Stock taking -- Kabra Extrusion Technik

K Seshadri

Kabra Extrusion Technik®Will thrive on pent-up demand Per capita consumption of polymers in the country is abysmally low, around 1.73 kg compared with 8.3 kg for China and the global average of 14.8 kg. This augurs well for the future of Kabra Extrusiontechnik (KET). The company manufactures single and twin-screw extruders, post-extrusion equipment, complete lines for PVC pipes, machinery for HDPE pipes.

Collaboration with the Germany-based Battenfield Extrusiontechnik, state-of- the-art plant and a pioneering status ensure KET, its share of the growing market pie.

KET, along with another group company Kolsite Industries, holds a 60 per cent market share in extrusion machineries. The balance is held by DGP Windsor. Despite increased supply of HDPE, PVC, Polypropylene and other plastics, and spiralling consumption of extruded plastic materials for packing anything from pan masala to shirts for exports, the flow of investments have waned.

The scrip, which slid from Rs 100 to Rs 40, seems to have bottomed out at this figure. Buy the share only after the second-half results are announced. Pent-up demand could push up sales and profits in 1997-98, and one could see the scrip bounce back to Rs 100 within the space of a year.

Grindwell Norton Smooth profits

Growth of the abrasive industry is intertwined with the overall industrial growth. All kinds of surface, be it an industrial product or a consumer durable, is smoothened with abrasives. These are used in machine tools on manufacturing lines (in bearings), cleaning surfaces (industrial equipment), precision grinding (machine tool), shaping, polishing and countless other applications. In short, no product can be manufactured without using abrasives. Grindwell Norton (GNL) is, therefore, on a good surface. GNL has a collaboration with Norton of USA, a pioneer and leader in abrasives with 130 plants across 28 countries. It has access to over 3 lakh types of bonded and coated abrasives made by the parent company. Bonded abrasives (like the polishing wheel) contribute 62 per cent of the sales, followed by coated abrasives (on flexible surfaces) with 15 per cent. Custom-engineered industrial ceramics contribute 22 per cent.

The abrasive industry is undergoing rapid changes, GNL is well geared to take advantage of it. The company is engineering customer's requirements and enjoys a technological edge over others.

GNL is at the frontiers of technology and its modern plant manufactures non-woven coated abrasives, where abrasives are embedded into non-woven material. According to Ravi Purushottam of GNL, the company is the only one in Asia to produce the material. It is also well set to tap the diamond polishing industry with its super abrasives.

The scrip currently is fully valued at Rs 160. Investors could buy it when it dips to Rs 125 on reaction.

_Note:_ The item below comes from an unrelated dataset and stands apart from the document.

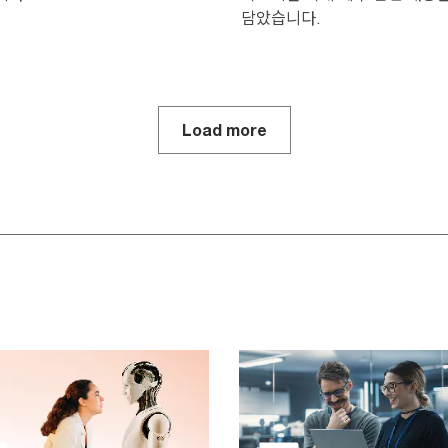
담았습니다.
Load more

Cochin Refineries Oil money

Cochin Refineries (CRL) is a pygmy compared with its giant cousin BPCL or HPCL in terms of sheer size. CRL has a 13 per cent market share in refining. It started as a joint venture between the government of India and Phillips Petroleum. The centre now holds 55 per cent, after it bought Phillips' stake in 1988.

CRL began with an installed capacity of 4.5 million tonnes per annum, which has been expanded to 7.5 million tonnes. Plans are afoot to hike the capacity to 10.5 million tonnes. CRL sells its products through IOC. The positive thing about CRL is its product-mix comprising 23 per cent light, 57 per cent middle and 14 per cent heavy distillates. The product profile is favourable, considering the higher demand growth in the middle and light distillates. Margins here are likely to be more in a decontrolled environment.

CRL has embarked on expansion plans, icluding power generation and crude pipeline. All these would be funded through internal accruals and debt. Net profit for 1996-97 declined to Rs 84 crore from Rs 111 crore in the previous year. Nevertheless, the company is expected to gain Rs 100 crore towards cost and margin for 1993-97. When the petroleum industry is unshackled, CRL will get a handsome gain.

The scrip, which has increased to Rs 140 from around Rs 125, is likely to touch Rs 200 in the next few weeks, and may appreciate further.